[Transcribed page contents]

:::::

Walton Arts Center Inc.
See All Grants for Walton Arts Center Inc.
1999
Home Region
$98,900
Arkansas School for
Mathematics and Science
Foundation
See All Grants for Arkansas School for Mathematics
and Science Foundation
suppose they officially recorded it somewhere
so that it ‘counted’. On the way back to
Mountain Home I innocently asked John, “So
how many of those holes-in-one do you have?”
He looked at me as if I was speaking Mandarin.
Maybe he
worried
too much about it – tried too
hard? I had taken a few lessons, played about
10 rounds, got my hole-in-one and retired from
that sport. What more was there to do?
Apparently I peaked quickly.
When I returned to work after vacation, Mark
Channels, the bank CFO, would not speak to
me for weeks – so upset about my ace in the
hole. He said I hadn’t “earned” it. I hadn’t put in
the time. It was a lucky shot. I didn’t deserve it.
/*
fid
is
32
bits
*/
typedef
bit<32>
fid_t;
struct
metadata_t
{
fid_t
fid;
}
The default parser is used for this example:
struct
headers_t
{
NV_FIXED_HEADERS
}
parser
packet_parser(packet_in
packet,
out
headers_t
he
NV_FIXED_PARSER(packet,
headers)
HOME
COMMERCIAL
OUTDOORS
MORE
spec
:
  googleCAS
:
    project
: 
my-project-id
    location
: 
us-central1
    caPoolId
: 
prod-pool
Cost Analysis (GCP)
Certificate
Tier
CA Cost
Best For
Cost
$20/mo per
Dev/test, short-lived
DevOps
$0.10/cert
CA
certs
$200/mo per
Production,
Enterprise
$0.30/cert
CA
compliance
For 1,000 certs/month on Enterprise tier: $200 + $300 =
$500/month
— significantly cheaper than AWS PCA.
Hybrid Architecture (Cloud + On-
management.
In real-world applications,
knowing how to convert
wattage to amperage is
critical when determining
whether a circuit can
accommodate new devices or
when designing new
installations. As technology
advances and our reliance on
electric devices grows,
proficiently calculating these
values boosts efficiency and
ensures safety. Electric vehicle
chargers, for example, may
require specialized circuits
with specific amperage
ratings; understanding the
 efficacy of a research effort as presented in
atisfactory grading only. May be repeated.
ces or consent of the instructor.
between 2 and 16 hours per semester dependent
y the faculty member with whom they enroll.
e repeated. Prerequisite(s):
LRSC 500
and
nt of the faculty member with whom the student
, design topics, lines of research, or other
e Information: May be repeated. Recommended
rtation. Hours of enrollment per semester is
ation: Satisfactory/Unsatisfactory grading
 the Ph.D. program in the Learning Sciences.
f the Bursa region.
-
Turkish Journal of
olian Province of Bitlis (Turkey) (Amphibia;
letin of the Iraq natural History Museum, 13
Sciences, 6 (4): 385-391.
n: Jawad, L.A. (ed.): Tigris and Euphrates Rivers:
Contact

:::::

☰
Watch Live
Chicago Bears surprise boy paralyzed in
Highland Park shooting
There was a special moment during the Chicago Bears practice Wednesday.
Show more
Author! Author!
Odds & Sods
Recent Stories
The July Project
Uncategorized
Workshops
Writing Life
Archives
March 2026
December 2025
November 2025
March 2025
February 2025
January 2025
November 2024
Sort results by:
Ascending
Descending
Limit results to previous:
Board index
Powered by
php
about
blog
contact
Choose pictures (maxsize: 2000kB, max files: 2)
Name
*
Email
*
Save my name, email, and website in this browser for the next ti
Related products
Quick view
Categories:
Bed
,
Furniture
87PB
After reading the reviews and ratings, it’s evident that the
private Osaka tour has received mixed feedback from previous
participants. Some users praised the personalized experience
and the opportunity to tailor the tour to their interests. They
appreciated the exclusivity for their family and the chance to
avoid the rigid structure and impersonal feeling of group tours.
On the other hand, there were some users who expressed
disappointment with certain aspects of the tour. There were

:::::

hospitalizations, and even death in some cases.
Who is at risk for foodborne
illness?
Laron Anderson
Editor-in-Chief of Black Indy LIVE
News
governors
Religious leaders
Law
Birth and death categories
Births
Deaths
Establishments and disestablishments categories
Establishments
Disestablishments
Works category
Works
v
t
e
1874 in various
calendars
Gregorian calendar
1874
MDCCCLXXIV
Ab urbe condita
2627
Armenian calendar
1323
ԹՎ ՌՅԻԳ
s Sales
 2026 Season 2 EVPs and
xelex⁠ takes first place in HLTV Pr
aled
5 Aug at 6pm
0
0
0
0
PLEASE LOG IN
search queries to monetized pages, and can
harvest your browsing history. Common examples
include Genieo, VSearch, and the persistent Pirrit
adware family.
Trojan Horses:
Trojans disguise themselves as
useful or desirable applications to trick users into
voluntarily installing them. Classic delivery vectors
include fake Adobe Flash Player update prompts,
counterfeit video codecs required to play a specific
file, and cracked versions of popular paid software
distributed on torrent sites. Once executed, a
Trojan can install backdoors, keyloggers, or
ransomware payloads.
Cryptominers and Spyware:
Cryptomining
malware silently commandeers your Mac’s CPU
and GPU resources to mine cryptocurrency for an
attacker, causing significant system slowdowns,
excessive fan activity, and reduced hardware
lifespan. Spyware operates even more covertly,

:::::

Problem to solve. Working from the entries above, return all lines that contain "Arkansas".

Written response.
Arkansas School for
See All Grants for Arkansas School for Mathematics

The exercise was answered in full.